To Benjamin Franklin from Arthur Lee, 3 January 1779
From Arthur Lee
LS:4 American Philosophical Society
Chaillot Janry. 3d. 1779
Sir
I enclose you a letter received Yesterday from Dr. Berkenhout, the Author of those which were communicated to you the Year before last on the same Subject.5 If you think any use can be made of it for the public Good, I shall be glad to be informed of it.
One of those, which I sent you before with the Answer I proposed giving to it, I have searched for and cannot find among my papers. Tho’ I think you returned it; yet I shall be obliged to you for looking over your papers for it, as perhaps it may be among them.

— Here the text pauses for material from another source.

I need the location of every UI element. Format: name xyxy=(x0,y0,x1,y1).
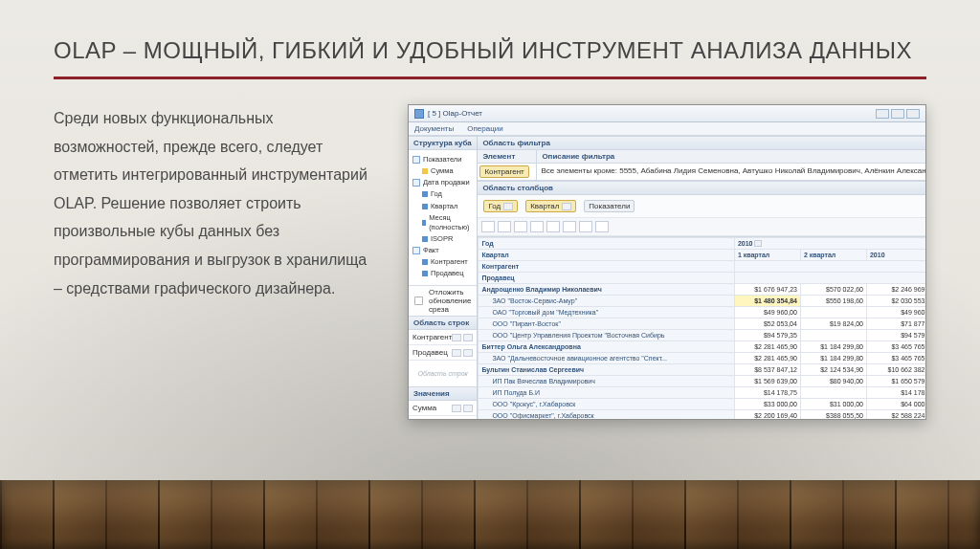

I am with great Respect, Sir Your Most obt. Servan
Addressed: To the Honble / Benjamin Franklin Esqr. / at / Passi
Endorsed: Mr Lee about Dr Berkenhout
4. In Hezekiah Ford’s hand.
5. In August, 1777, Lee’s old school friend and a British agent, Dr. John Berkenhout, had contacted him in an unsuccessful attempt to initiate American-British negotiations (XXIV, 554). On Dec. 25, 1778, he wrote Lee again, claiming, “I hate all your bloody minded rogues on both sides the question. Peace, everlasting peace is my hobbyhorse . . .” (Harvard University Library; reproduced in Lee Family Papers, reel 5, frames 546–7). He then suggested that the two meet somewhere on the European continent; Lee turned over a copy of the letter to Vergennes (Wharton, Diplomatic Correspondence, III, 7–8) as he had done in 1777.